Rugby is almost wholly devoid of skill'
Rod Liddle reminds a nation about to descend into World Cup fever that rugby is an infinitely inferior game to football Knock knock. Who's there? Jonny.
Jonny who?
The morning after England's Rugby World Cup triumph over Australia four years ago I walked down my local high street and saw two boys doing something which deeply disturbed me. I knew these kids and had always thought them normal, well-adjusted, cheerful youngsters. And now, here they were, in the street, throwing an oval ball to one another. Running and throwing an oval ball to one another. Never seen them do that before. I felt physically sick.
They had been gripped, briefly, by the same temporary affliction which I and much of the rest of the country had succumbed to over the previous two weeks: we had all become rugby fans. And experts. I remember standing at the bar of my local holding forth on the merits of the 'rolling maul'. I didn't know what in hell a 'rolling maul' was, but I was aware that a) England's rugby team did it and b) the Aussies were whingeing about it and that was good enough for me. Like those two boys, I was mindlessly behind our lads, although never to the extent that I was tempted to sing the hideous 'Swing Low Sweet Chariot'. Starved of sporting success, we all pinned our pennants on the national rugby team to claim some sort of glory, or the sort of limited glory one might accrue from beating a bunch of Antipodeans, a handful of Samoans, a few remaining white South Africans, the Welsh and 18 people from Georgia. The word 'world' in relation to the Rugby World Cup, remember, bears not the remotest resemblance to its usually assumed meaning. It has about it the whiff of the American's 'World' Series.
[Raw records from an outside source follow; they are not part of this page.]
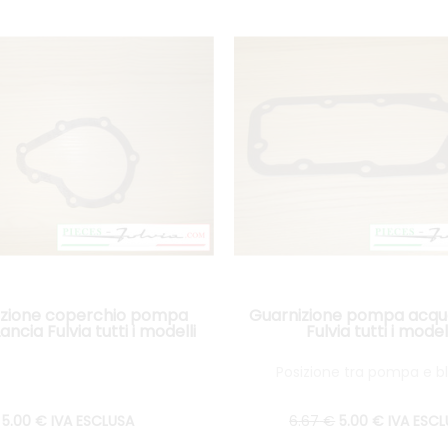
izione coperchio pompa
Guarnizione pompa acqu
ncia Fulvia tutti i modelli
Fulvia tutti i modell
Posizione tra pompa e b
5
.00
€
IVA ESCLUSA
6
.67
€
5
.00
€
IVA ESC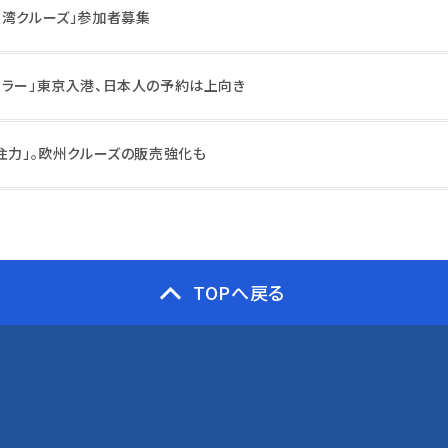
阪湾クルーズ」参加者募集
ーラー」東京入港、日本人の予約は上向き
注力」。欧州クルーズの販売強化も
TOPへ戻る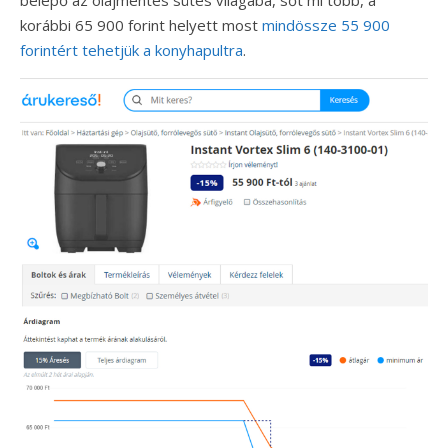
belépő az olajmentes sütés világába, sőt mi több, a
korábbi 65 900 forint helyett most
mindössze 55 900
forintért tehetjük a konyhapultra
.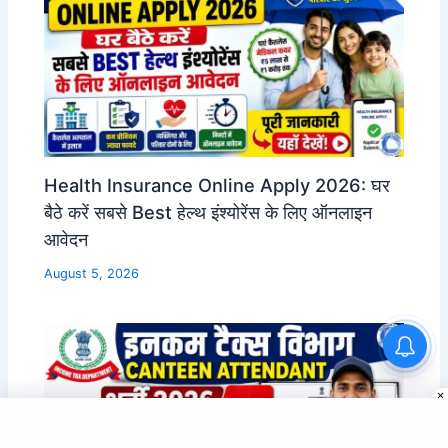
Health Insurance Online Apply 2026: घर
बैठे करें सबसे Best हेल्थ इंश्योरेंस के लिए ऑनलाइन
आवेदन
August 5, 2026
UP Tourism Department
Computer Operator Vacancy
2026 | 12वीं पास भर्ती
It is, you have to say, a narrowish definition of the globe.
Almost nobody plays rugby, not in Britain and still less in the rest of the world. And that's because it's a useless game. If it were a better game, like football, more people would be interested in playing it. Rugby — and Jonny Wilkinson — captured our imagination for exactly the same reason — and for about as long — as did the Scottish Women's curling team in the Winter Olympics in 2002. Forgotten by the end of the following week. And those boys I referred to above were back playing with a properly shaped ball, i.e. a round one, 24 hours after Wilkinson had kicked England to victory.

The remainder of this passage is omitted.